BC has taken a big step with plans to create the first public registry in Canada. Pressure is building on other provinces and the federal government to do the same.
============
…”When the panel asked FINTRAC for its collected suspicious-transaction reports on a country-by country and province-by-province basis, FINTRAC admitted it was unable to do either. Since the model’s first use in 2005, Canada is the only country whose intelligence agency for money laundering lacked such capability.”

https://www.cdhowe.org/expert-op-eds/why-canadas-money-laundering-problem-far-bigger-we-think-financial-post-op-ed

#144 James on 05.31.19 at 3:14 pm

#130 Smoking Man on 05.31.19 at 12:06 pm
Must be an election year.
Stats Canada last month reported the creation of 100k jobs.
Yet first quarter GDP growth was nothing. One of these stats are wrong.
https://tradingeconomics.com/canada/gdp-growth

Invest accordingly.
___________________________________________
First of all it is an election year here Old Man try to keep up with us. So thanks for the good investment advice coming from a lunatic fringe expat living in Socal. “Invest accordingly” is getting old like you! Why do you care about Canadian investors? You have no skin in the game here. Smart people follow rules such as Garths rule of 90 and in having a diversified portfolio. Have a 60/40 balance between growth and fixed income some in exchange traded funds or ETFs. Broaden your spectrum Old Man its not all in investing in the Orange Mans Emerald City. Besides you never know whats behind that curtain.

#145 Tony on 05.31.19 at 3:34 pm

Re: #134 Good advice on 05.31.19 at 1:06 pm

The first thing when you consider a move is income tax rates. Newfoundland is one of the most expensive in Canada if you have a large income.

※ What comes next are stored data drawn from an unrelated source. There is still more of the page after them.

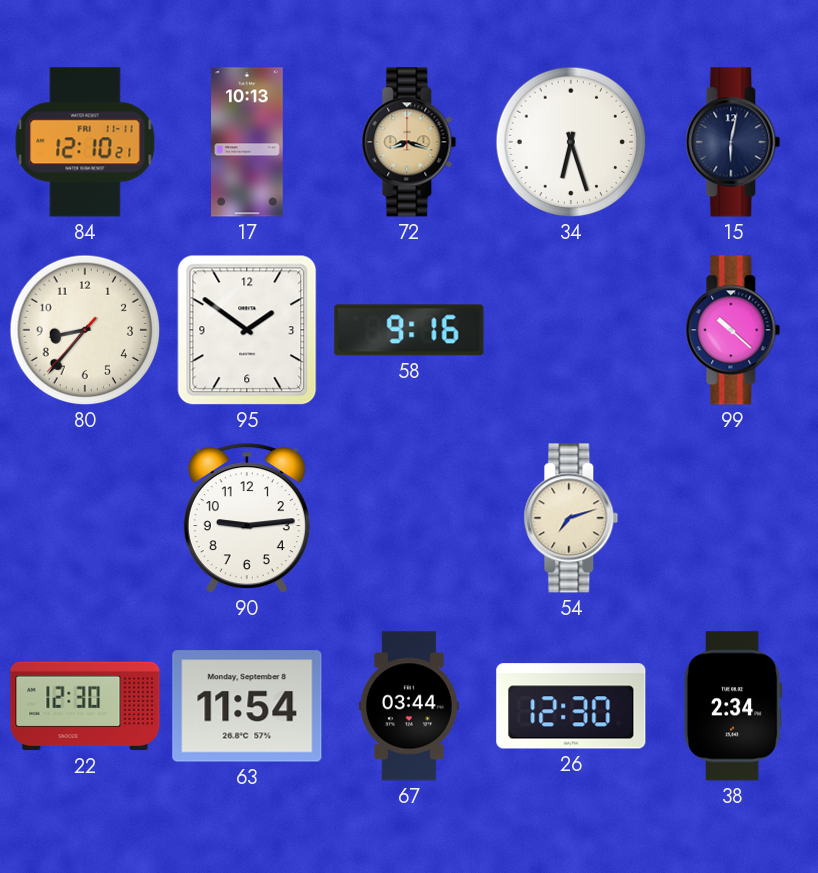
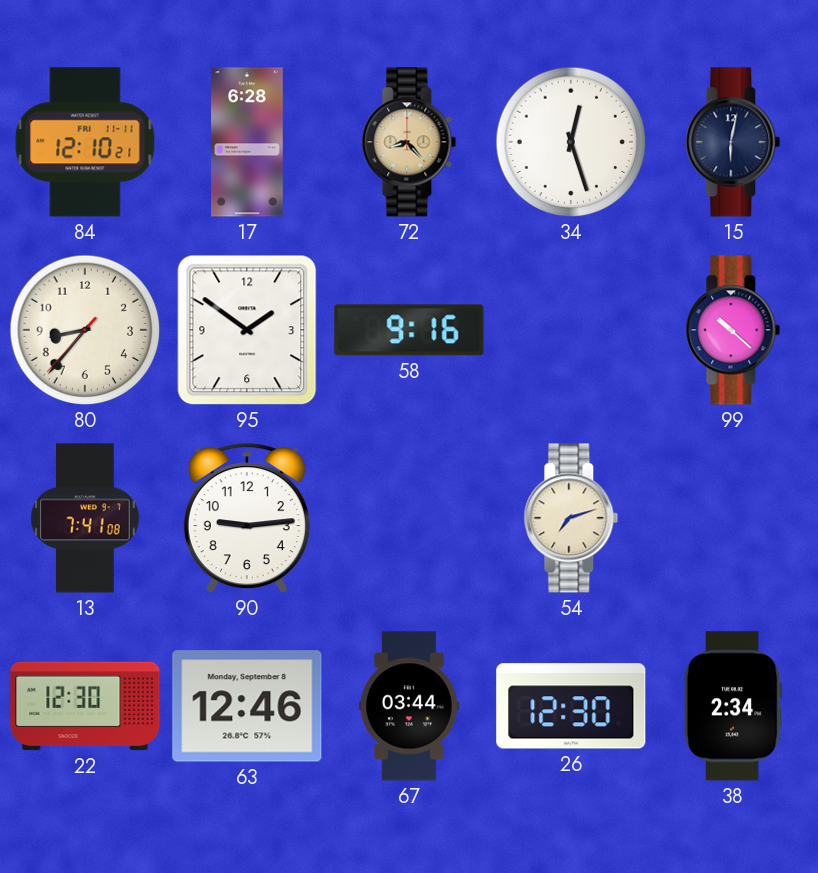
17: 10:13 -> 6:28
72: 8:18 -> 8:23
34: 6:27 -> 12:27
13: none -> 7:41
63: 11:54 -> 12:46
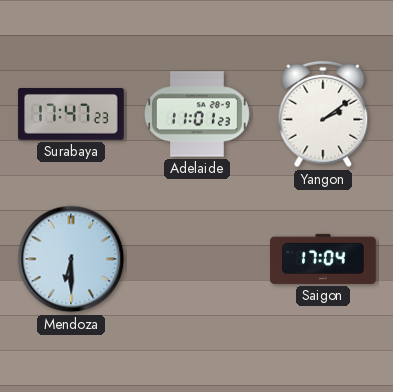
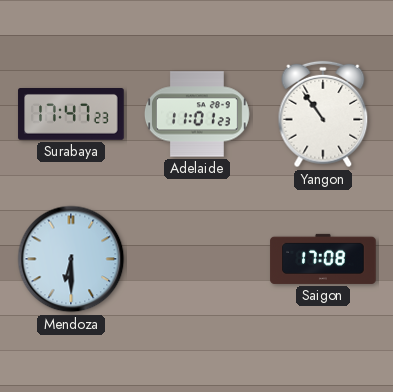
Yangon: 2:09 -> 10:54
Saigon: 17:04 -> 17:08
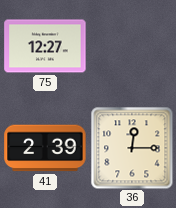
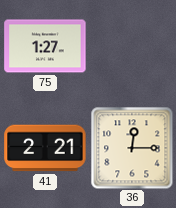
75: 12:27 -> 1:27
41: 2:39 -> 2:21
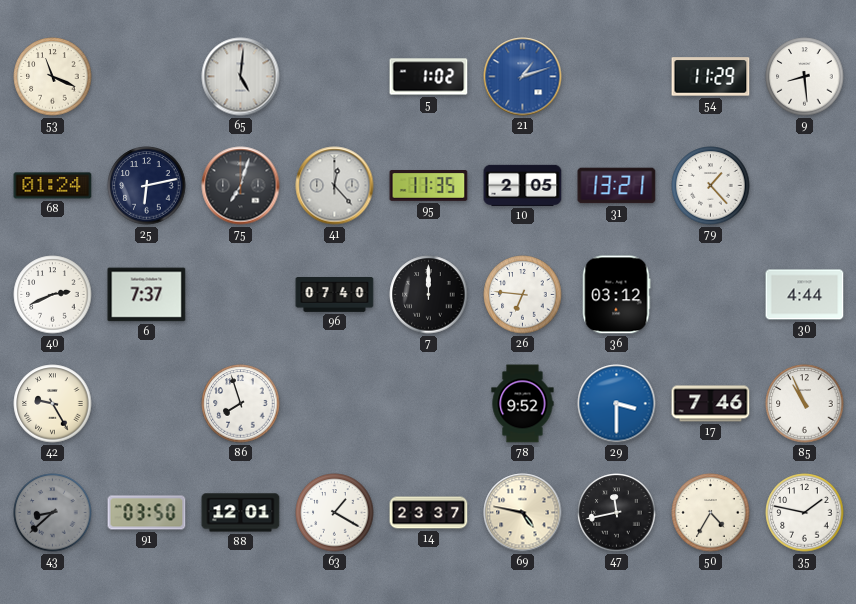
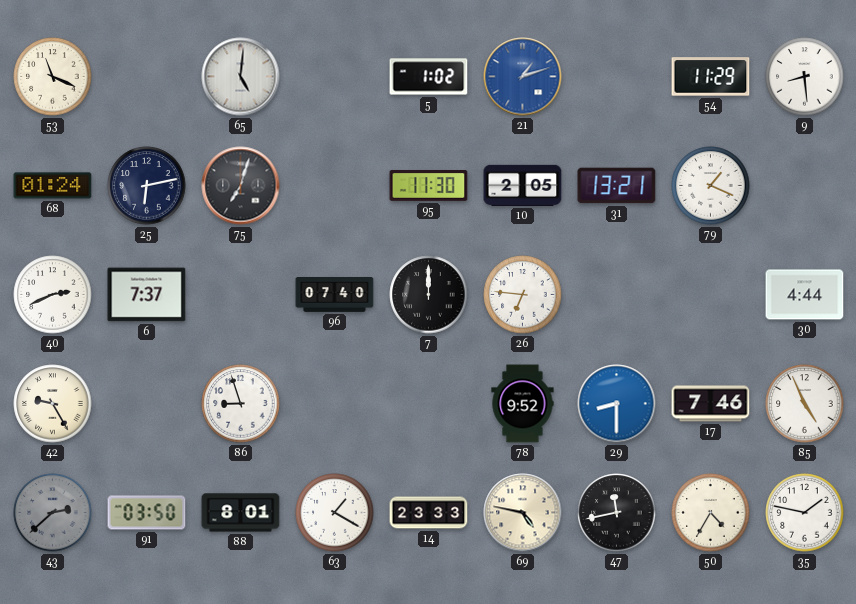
41: 12:23 -> none
95: 11:35 -> 11:30
79: 1:23 -> 1:19
36: 03:12 -> none
86: 7:57 -> 8:57
29: 3:30 -> 8:30
85: 10:56 -> 4:56
43: 8:38 -> 2:38
88: 12:01 -> 8:01
14: 23:37 -> 23:33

#146 jess on 05.31.19 at 3:39 pm

speaking of blaming others :

“After the entire world watched as he tried to lay the groundwork for installing a Hungary-esque media landscape in his country with Russian help, he complained in his Saturday press conference of a campaign “from abroad.”

In an attempt to completely distort the situation, he expressed outrage about the hidden cameras that filmed him — without addressing the obvious: That the video would have been of no interest at all if he hadn’t spoken so clearly about his plans for reshaping Austria. The only source for the ignominy is he, himself. He built the boat, and he sank in it.

And yet, his entire statement of resignation was an attempt to share responsibility and assign blame to others.”

https://www.spiegel.de/international/europe/austria-strache-defense-lays-bare-the-right-wing-ideology-opinion-a-1268329.html

#147 jess on 05.31.19 at 4:32 pm

Dollar Tree adding alcohol to 1,000 struggling Family Dollar stores
Nathan Bomey, USA TODAY Published 8:43 a.m. ET May 30, 2019 | Updated 9:53 a.m. ET May 30, 2019

#148 Ubul on 05.31.19 at 4:55 pm

#146 jess on 05.31.19 at 3:39 pm

speaking of blaming others :

This is an interesting story. The Austrian politician was set up to meet at the party in Ibiza, by the introduction of a lawyer, with a sexy “daughter of a Russian oligarch” in Ibiza, who “wanted to invest in Austria”.

There are hours of recordings, the guy is drunk. This was taking place 2-3 years ago, when I believe he was not even elected to his current office, the video strategically surfaced a few days before the EU elections. An organization supposedly bought the video for 600K euro. The fake daughter was paid with golden coins from South Africa.

The entire story is very similar how the Trump campaign was targeted, using a variety of international actors to fall for a Russian collusion trap, except Trump didn’t take the bait.